**Task brief**
In the records that follow, find the line containing "Éljen jogaival!" and the line containing "Nos actions en faveur de la biodiversité", then transcribe both and every line between them exactly, omitting pictures.

**Records from a data source**

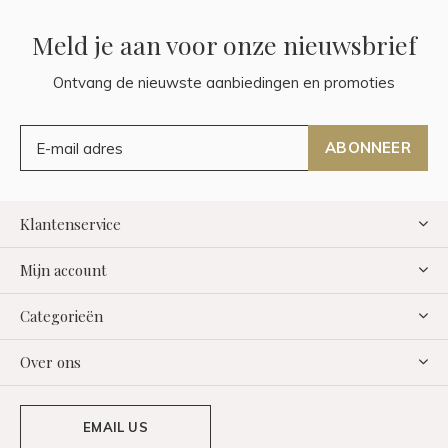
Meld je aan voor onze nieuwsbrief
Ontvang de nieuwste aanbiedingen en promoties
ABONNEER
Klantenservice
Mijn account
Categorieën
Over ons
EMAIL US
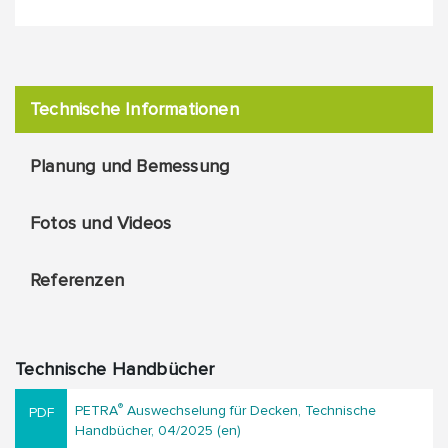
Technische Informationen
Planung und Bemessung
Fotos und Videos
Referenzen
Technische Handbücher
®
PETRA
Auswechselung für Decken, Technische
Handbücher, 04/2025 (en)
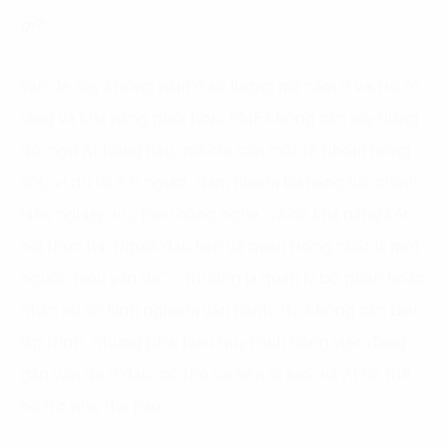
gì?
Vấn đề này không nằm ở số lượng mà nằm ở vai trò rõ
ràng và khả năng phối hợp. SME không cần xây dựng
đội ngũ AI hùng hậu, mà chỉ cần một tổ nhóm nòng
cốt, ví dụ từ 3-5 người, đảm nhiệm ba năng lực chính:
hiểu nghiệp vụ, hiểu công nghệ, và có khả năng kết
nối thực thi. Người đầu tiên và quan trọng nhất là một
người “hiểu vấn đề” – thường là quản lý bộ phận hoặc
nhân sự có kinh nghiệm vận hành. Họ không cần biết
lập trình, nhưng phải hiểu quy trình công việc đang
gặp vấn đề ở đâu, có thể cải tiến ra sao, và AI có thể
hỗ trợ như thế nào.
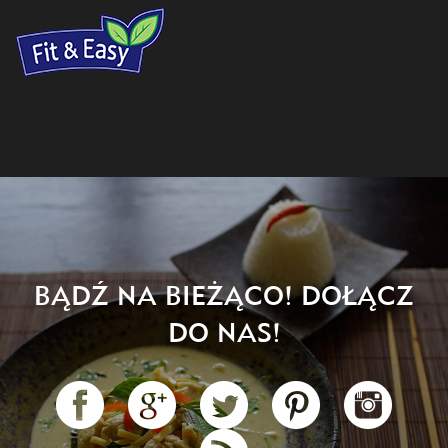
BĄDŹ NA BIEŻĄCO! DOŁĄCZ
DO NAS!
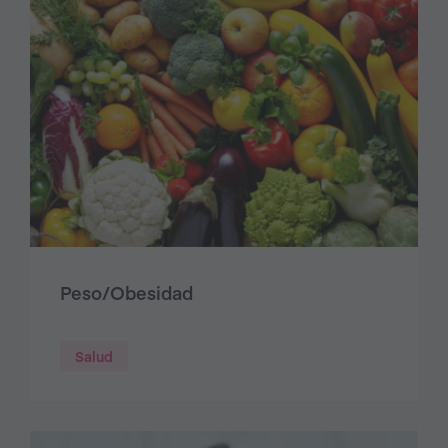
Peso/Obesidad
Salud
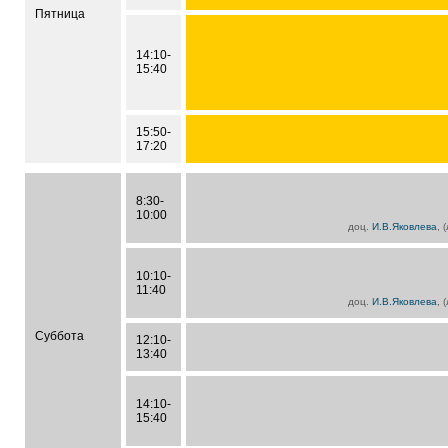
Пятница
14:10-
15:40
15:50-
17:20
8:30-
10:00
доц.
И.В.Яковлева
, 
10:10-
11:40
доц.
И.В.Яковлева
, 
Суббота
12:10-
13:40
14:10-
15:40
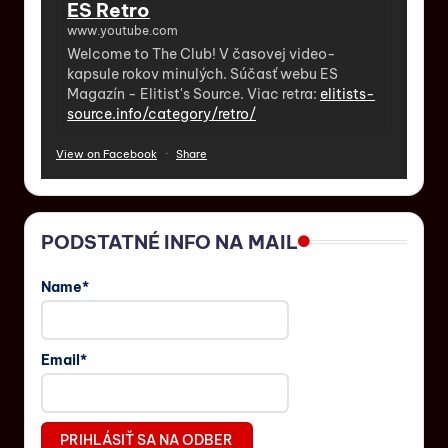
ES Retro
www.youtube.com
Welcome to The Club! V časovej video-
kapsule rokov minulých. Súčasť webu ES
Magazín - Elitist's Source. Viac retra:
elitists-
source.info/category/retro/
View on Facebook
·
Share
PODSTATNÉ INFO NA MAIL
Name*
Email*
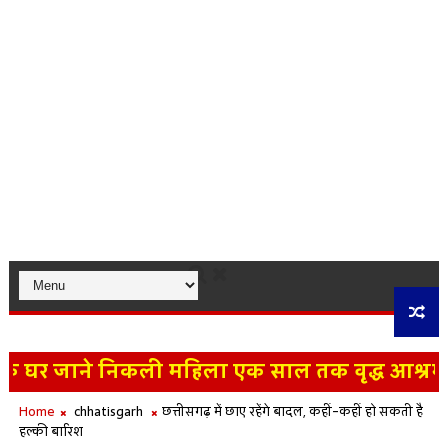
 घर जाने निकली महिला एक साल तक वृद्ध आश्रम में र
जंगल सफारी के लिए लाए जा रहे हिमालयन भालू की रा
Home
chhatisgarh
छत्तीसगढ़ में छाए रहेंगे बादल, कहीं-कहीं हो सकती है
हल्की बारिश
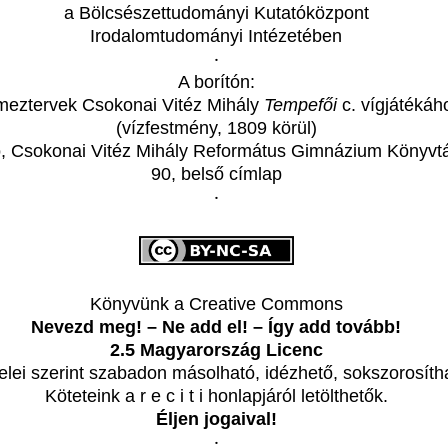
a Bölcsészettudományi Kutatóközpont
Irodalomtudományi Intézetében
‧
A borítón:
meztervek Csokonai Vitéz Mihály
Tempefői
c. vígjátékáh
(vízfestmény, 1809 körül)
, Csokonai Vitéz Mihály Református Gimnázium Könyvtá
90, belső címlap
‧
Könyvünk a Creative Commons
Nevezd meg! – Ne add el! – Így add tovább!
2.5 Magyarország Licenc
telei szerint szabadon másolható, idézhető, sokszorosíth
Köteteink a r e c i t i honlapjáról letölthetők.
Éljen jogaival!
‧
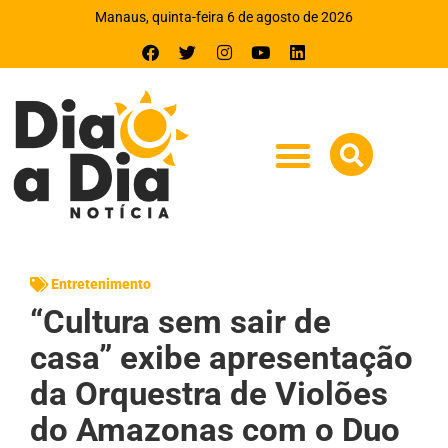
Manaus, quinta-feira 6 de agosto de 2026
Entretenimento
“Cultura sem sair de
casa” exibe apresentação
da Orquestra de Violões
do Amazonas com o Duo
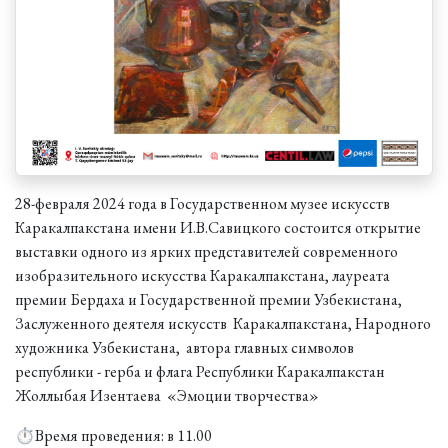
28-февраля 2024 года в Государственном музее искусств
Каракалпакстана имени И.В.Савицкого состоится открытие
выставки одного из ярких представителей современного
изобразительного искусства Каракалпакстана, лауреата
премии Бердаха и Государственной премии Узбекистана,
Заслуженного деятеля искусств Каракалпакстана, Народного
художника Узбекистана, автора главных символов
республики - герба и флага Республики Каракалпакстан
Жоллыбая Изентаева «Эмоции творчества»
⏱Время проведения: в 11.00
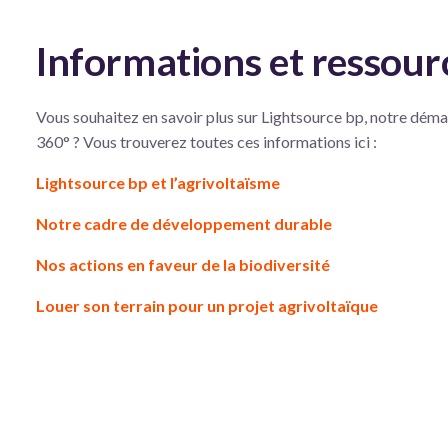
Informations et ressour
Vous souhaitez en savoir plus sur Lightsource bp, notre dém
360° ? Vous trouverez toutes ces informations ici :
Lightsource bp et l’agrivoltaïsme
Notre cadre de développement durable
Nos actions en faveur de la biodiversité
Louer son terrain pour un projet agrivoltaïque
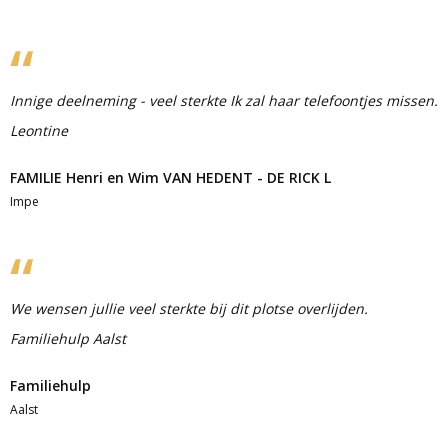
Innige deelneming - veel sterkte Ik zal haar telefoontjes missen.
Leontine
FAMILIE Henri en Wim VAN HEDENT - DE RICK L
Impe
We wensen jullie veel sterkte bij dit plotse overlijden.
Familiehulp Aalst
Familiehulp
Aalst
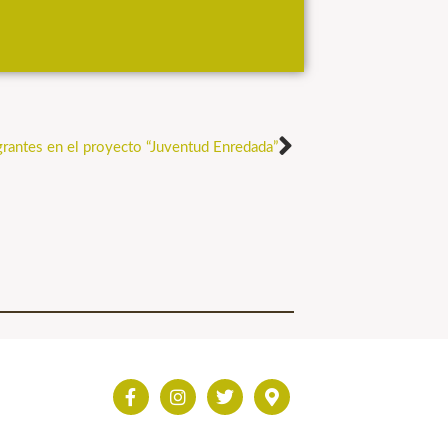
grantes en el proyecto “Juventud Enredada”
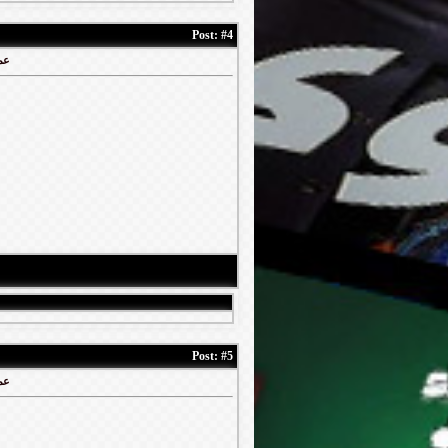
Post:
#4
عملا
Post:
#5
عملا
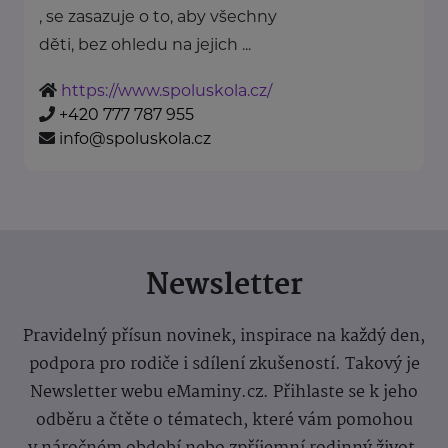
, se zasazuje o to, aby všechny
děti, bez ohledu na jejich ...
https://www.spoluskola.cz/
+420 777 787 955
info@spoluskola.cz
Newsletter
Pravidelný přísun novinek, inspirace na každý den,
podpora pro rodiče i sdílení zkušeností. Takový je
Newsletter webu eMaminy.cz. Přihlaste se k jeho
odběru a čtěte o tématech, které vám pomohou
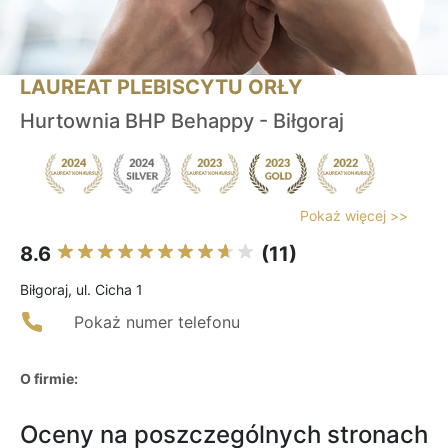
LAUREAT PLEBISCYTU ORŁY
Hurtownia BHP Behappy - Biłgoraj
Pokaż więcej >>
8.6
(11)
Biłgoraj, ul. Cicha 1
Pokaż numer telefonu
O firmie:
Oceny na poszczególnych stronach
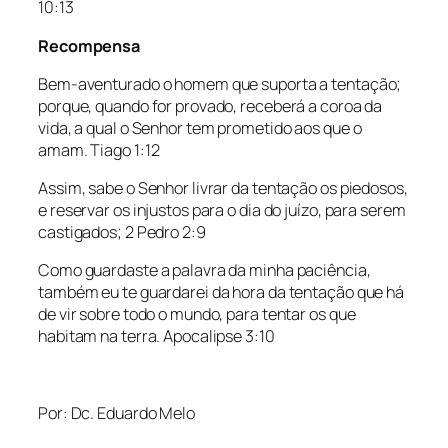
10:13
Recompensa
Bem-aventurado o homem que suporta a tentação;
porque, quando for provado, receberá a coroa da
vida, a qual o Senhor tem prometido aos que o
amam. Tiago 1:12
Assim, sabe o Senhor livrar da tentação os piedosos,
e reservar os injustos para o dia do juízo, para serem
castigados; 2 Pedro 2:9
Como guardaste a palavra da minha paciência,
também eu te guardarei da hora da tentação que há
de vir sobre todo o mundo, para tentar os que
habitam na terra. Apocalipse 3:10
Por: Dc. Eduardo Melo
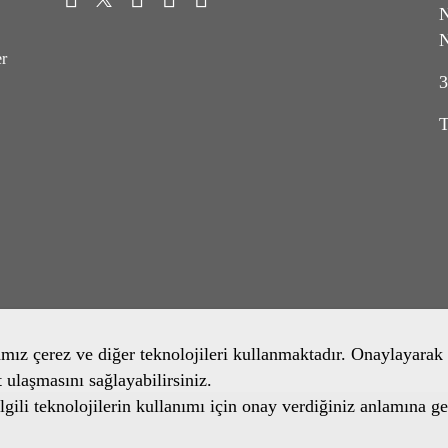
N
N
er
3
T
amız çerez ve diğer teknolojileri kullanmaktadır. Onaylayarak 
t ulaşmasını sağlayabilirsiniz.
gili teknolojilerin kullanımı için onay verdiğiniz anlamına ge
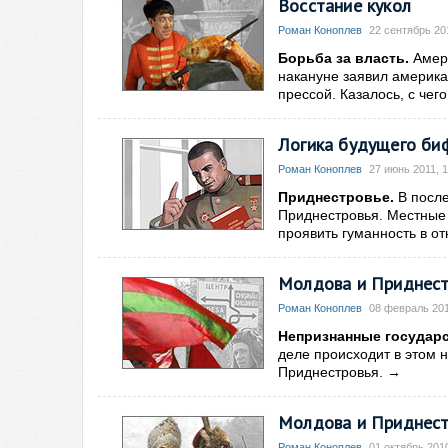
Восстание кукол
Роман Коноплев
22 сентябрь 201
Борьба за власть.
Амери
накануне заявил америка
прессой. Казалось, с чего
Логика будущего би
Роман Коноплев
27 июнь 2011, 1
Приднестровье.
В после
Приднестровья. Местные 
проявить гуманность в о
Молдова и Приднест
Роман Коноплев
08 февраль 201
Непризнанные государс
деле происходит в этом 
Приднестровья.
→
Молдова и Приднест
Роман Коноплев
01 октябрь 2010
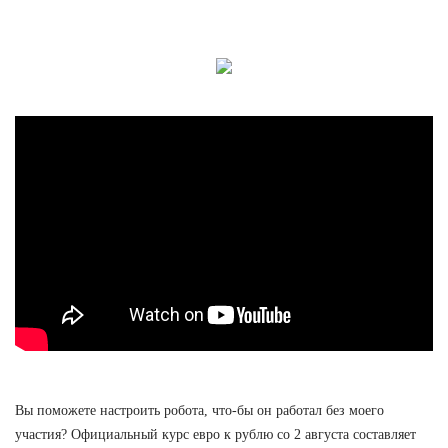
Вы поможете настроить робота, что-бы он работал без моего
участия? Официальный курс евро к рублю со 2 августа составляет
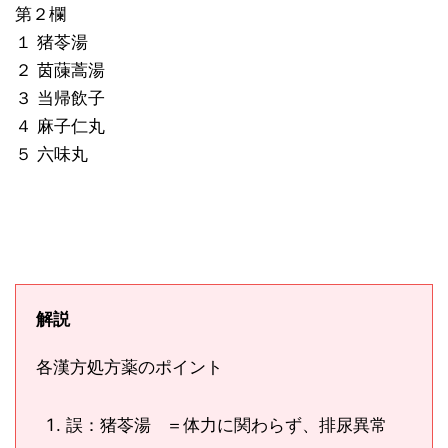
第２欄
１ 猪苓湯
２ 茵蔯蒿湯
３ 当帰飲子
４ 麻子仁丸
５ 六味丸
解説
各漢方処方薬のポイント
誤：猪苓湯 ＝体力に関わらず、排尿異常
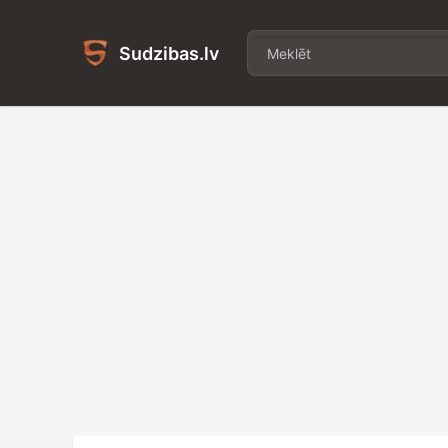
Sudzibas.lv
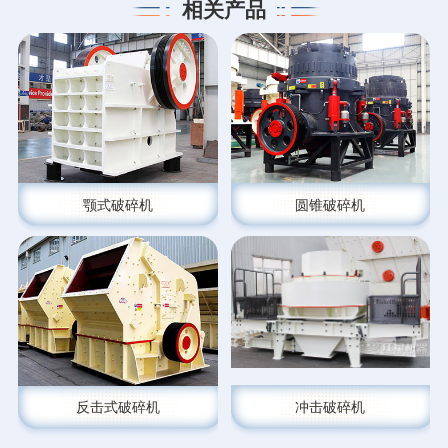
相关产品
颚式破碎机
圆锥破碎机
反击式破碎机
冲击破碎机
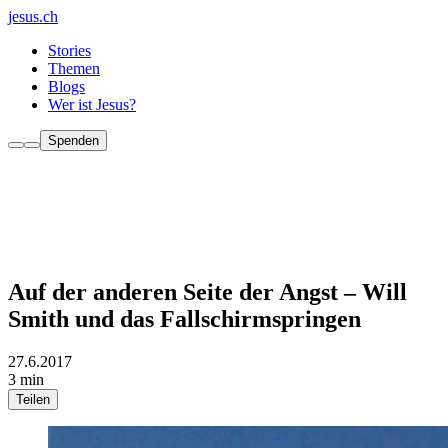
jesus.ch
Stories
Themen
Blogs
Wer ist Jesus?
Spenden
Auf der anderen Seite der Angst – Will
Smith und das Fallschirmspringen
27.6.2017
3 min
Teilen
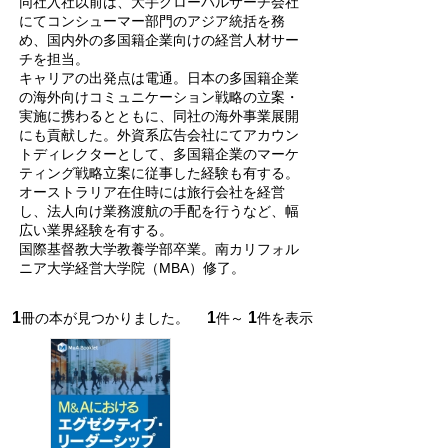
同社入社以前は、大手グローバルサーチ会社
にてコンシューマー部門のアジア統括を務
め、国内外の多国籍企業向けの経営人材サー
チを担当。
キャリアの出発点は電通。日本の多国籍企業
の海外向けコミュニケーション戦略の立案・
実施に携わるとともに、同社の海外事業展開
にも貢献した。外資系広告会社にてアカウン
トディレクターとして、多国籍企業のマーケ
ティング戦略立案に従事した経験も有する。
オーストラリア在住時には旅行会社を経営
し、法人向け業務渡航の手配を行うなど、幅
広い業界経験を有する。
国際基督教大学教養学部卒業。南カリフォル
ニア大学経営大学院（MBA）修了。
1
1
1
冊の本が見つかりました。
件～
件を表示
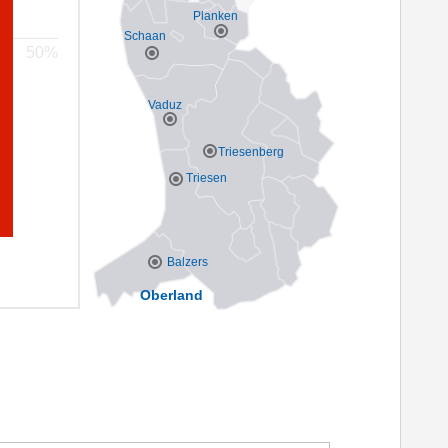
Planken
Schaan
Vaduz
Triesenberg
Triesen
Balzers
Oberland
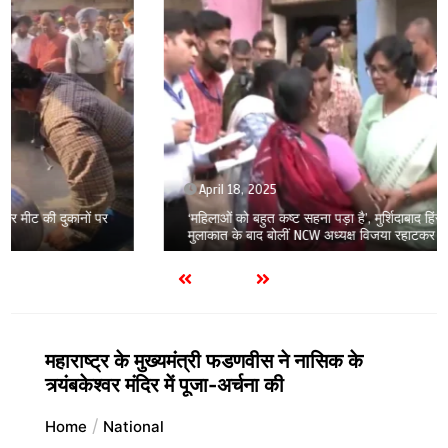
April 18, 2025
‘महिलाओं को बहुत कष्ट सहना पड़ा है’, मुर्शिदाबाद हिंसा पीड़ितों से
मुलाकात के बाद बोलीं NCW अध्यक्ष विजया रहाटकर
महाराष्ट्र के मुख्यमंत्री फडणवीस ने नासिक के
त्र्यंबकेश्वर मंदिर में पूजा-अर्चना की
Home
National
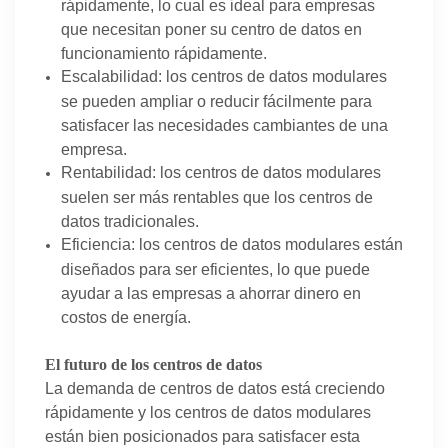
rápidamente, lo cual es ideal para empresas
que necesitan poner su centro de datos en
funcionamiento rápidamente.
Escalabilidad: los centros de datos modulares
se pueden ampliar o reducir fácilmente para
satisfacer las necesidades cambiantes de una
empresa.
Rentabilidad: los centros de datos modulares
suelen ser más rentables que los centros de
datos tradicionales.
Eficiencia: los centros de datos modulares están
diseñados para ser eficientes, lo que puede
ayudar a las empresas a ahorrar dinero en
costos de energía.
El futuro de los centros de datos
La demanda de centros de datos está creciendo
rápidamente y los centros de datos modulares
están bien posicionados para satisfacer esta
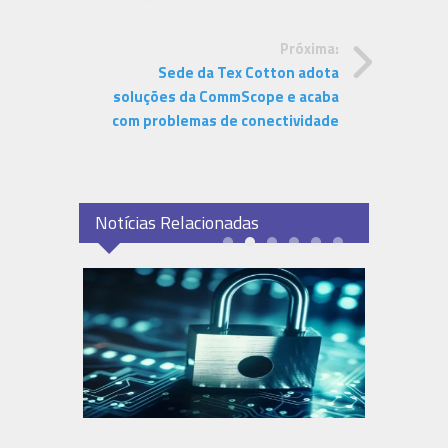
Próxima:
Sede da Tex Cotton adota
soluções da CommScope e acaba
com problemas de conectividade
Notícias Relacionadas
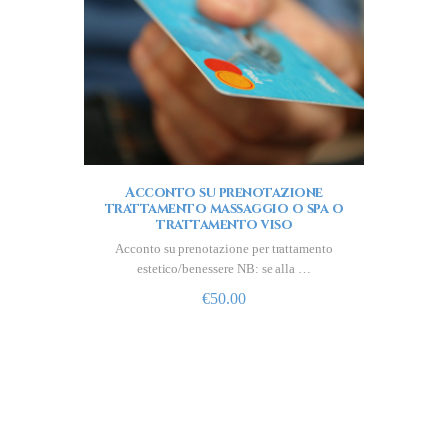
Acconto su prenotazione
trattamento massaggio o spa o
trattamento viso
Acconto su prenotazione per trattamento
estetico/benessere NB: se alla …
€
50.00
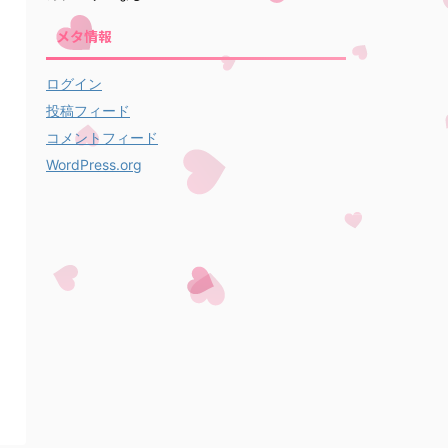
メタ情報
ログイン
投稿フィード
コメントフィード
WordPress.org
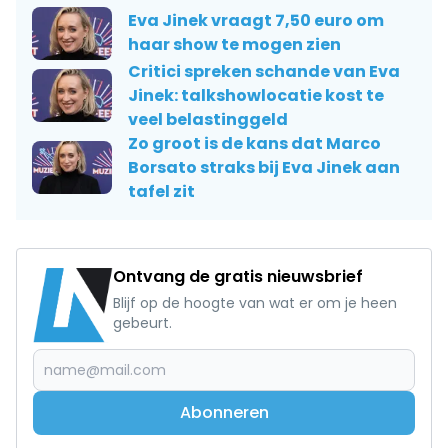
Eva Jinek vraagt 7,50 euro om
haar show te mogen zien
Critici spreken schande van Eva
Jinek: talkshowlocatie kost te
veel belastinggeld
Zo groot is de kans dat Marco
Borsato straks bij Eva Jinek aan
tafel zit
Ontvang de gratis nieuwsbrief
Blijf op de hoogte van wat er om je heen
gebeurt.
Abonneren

**Response to this exercise**
Éljen jogaival!
‧
Manaus, quinta-feira 6 de agosto de 2026
Entretenimento
“Cultura sem sair de
casa” exibe apresentação
da Orquestra de Violões
do Amazonas com o Duo
28-февраля 2024 года в Государственном музее искусств
Каракалпакстана имени И.В.Савицкого состоится открытие
выставки одного из ярких представителей современного
изобразительного искусства Каракалпакстана, лауреата
премии Бердаха и Государственной премии Узбекистана,
Заслуженного деятеля искусств Каракалпакстана, Народного
художника Узбекистана, автора главных символов
республики - герба и флага Республики Каракалпакстан
Жоллыбая Изентаева «Эмоции творчества»
⏱Время проведения: в 11.00
Informations et ressour
Vous souhaitez en savoir plus sur Lightsource bp, notre dém
360° ? Vous trouverez toutes ces informations ici :
Lightsource bp et l’agrivoltaïsme
Notre cadre de développement durable
Nos actions en faveur de la biodiversité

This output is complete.